In a cellphone video Blyth was able to capture of the raid, an officer can be heard saying, "Marijuana is still illegal, Sarah," when she points out that the seized cannabis products were being disrupted as an alternative to opiates.

It's unclear, however, why the program was specifically targeted Friday morning.

Under current Canadian laws, marijuana products can only be sold for medicinal purposes by dispensaries that are licensed to do so.

Recreational pot use is set to become legal Oct. 17.

Despite current rules, University of British Columbia researcher Dr. M-J Milloy argues police should stay out of the way in situations where marijuana is being distributed as a public service rather than a public threat.

"This is like arresting people who are handing out life jackets on a sinking ship," he said. "It's a public health crisis in the Downtown Eastside and we should be supporting all public health-based efforts to save the lives of our fellow citizens."

According to the researcher, the VPD "generally has a good record" when it comes to co-operating with harm-reduction initiatives, adding that the force "owes us an explanation as to why these actions were taken."

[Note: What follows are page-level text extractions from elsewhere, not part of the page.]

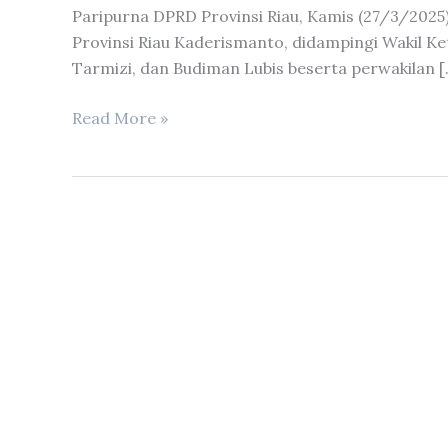
Paripurna DPRD Provinsi Riau, Kamis (27/3/2025)
Provinsi Riau Kaderismanto, didampingi Wakil K
Tarmizi, dan Budiman Lubis beserta perwakilan [
Penyampaian
Read More »
LKPJ
Kepala
Daerah
Tahun
2024
oleh
Gubernur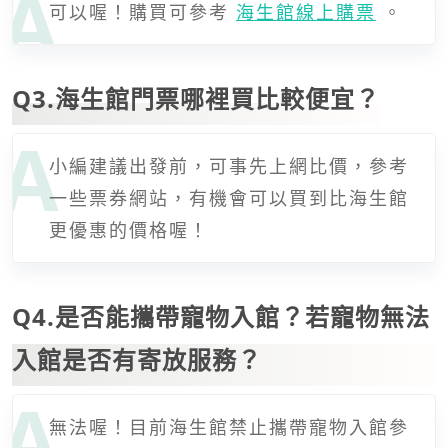
可以喔！購買可參考
海生館線上購票
。
Q3.海生館門票哪裡買比較便宜？
小編建議出發前，可事先上網比價，參考
一些票券網站，有機會可以買到比海生館
更優惠的價格喔！
Q4.是否能攜帶寵物入館？若寵物無法
入館是否有寄放服務？
無法喔！目前海生館禁止攜帶寵物入館參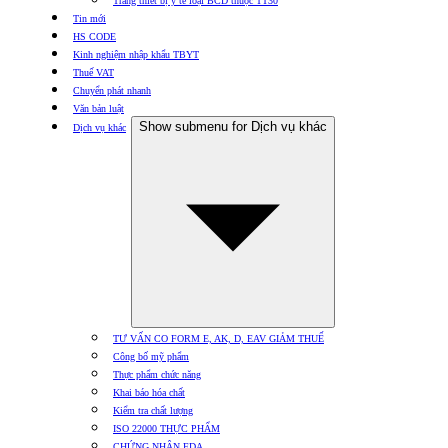
Trang thiết bị y tế loại BCD thuộc TT30
Tin mới
HS CODE
Kinh nghiệm nhập khẩu TBYT
Thuế VAT
Chuyển phát nhanh
Văn bản luật
Show submenu for Dịch vụ khác
Dịch vụ khác
TƯ VẤN CO FORM E, AK, D, EAV GIẢM THUẾ
Công bố mỹ phẩm
Thực phẩm chức năng
Khai báo hóa chất
Kiểm tra chất lượng
ISO 22000 THỰC PHẨM
CHỨNG NHẬN FDA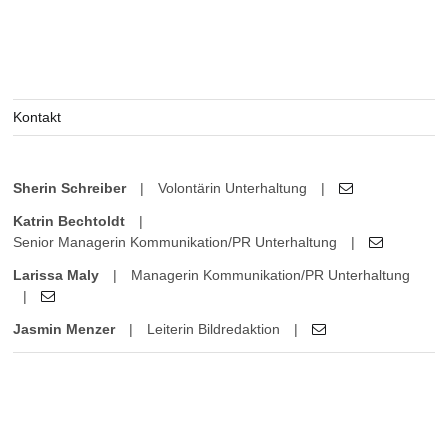
Kontakt
Sherin Schreiber
|
Volontärin Unterhaltung
|
Katrin Bechtoldt
|
Senior Managerin Kommunikation/PR Unterhaltung
|
Larissa Maly
|
Managerin Kommunikation/PR Unterhaltung
|
Jasmin Menzer
|
Leiterin Bildredaktion
|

Milloy conducted a study that suggests hard drug users are 55 per cent less likely to report an overdose if they also use cannabis products.

"We don't know the specific reason why, but if could be, of course, related to the fact that we know that there is not fentanyl in cannabis, but fentanyl has turned up in crystal methamphetamine, it's turned up in cocaine, it's turned up opioids—really the entire list of drug supply is contaminated by fentanyl," he told CTV late last month.

The data also suggest that that cannabis consumption helps prevent drug users from transitioning to injecting heroin, which is the deadliest method of consumption and increases a user's risk of contracting diseases such as HIV in the process.

According to Blyth, 25 of the 100 people currently in the program have quit heroin and as many 50 have reduced their consumption of the deadly drug.

It's unclear what the raid means for the future of High Hopes.

In the meantime, Blyth said those who rely on the program to cope with pain, trauma and the symptoms of withdrawal will likely suffer.

"I don't know what people are going to do," she said. "This is what people rely on to ease their stress and trauma and some of the things that they're having to deal with down here being homeless."